Em uma fala em tom exaltado, Olímpio chamou de “lazarento” (leproso) o ouvidor da PM de São Paulo, Julio Cesar Fernandes Neves, que pretende investigar a conduta do policial. Em imagens de câmara de segurança o PM aparece chutando a cabeça de um dos homens, que estava no chão e aparentava estar ferido e rendido.

“Que o Diabo os carreguem mesmo, tinha que ter gol no ‘Fantástico’, três vagabundos a menos”, discursou Olímpio, com voz bastante elevada.

A ironia do deputado diz respeito ao quadro do programa da TV Globo em que o jogador que faz três gols em uma partida pede uma música para ser tocada durante a reprodução dos lances.

Segundo sua biografia oficial, Major Olímpio se formou na Academia de Polícia Militar do Barro Branco em 1982 e serviu como oficial por 29 anos em várias unidades da PM paulista.

Não houve reação à sua fala durante a sessão da Câmara, que estava sendo presidida pelo deputado Rodrigo Maia (DEM-RJ).

INVESTIGAÇÃO

Segundo a polícia, o PM estava trabalhando como motorista do Uber na ocasião em que sofreu o assalto, na Cidade Líder, durante uma corrida.

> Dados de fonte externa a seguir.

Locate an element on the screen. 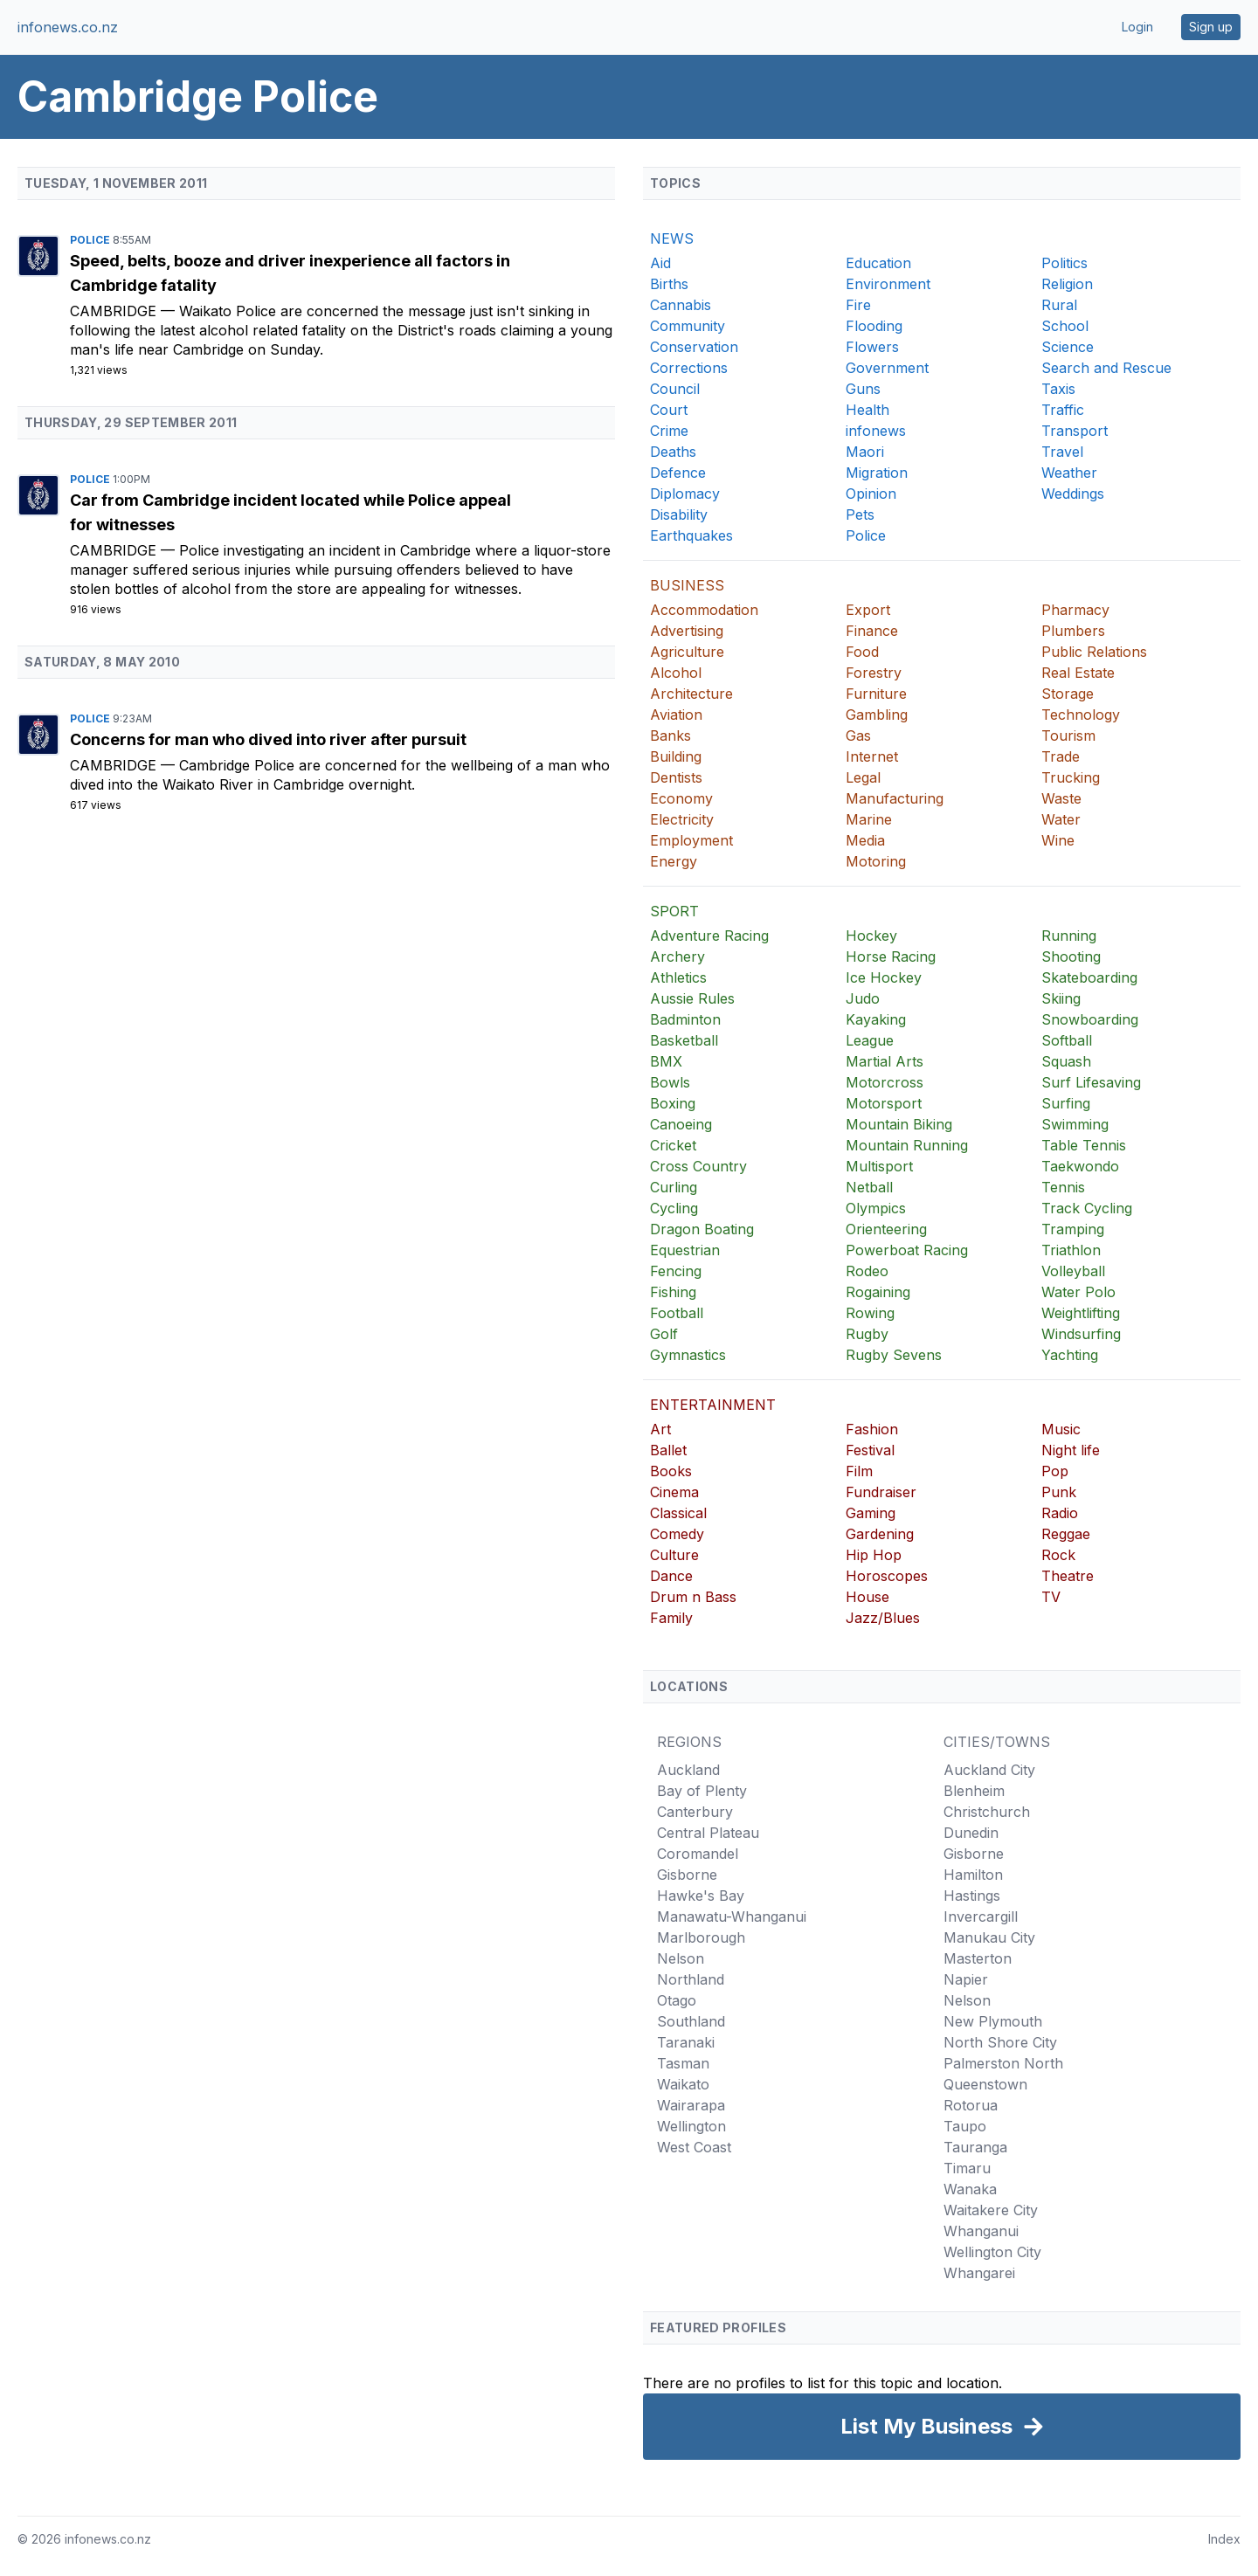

Os dois homens e o adolescente, de 15 anos de idade, estariam portando duas armas.

O PM reagiu ao assalto e baleou os três, que acabaram morrendo. O ouvidor da Polícia disse que pediria investigação do caso pela Corregedoria da PM para esclarecer as circunstâncias da morte e se o policial se excedeu.

No momento, há uma apuração interna sobre a conduta do agente. Isso inclui verificar se o policial poderia estar atuando como motorista do Uber como complemento de renda.

O porte de armas em viagens do aplicativo é proibido pela empresa, segundo informou a administração da plataforma um dia após a morte dos três rapazes.

De acordo com o Uber, a proibição de porte de armas serve tanto para motoristas quanto para passageiros, que também podem ter sua conta cancelada caso descumpram a regra.

A determinação segue a diretriz da matriz norte-americana da empresa, que também proíbe o porte de armas em viagens do aplicativo. Nos Estados Unidos, há pelo menos cinco casos de motoristas que estavam armados e que foram suspensos do aplicativo, desde 2015.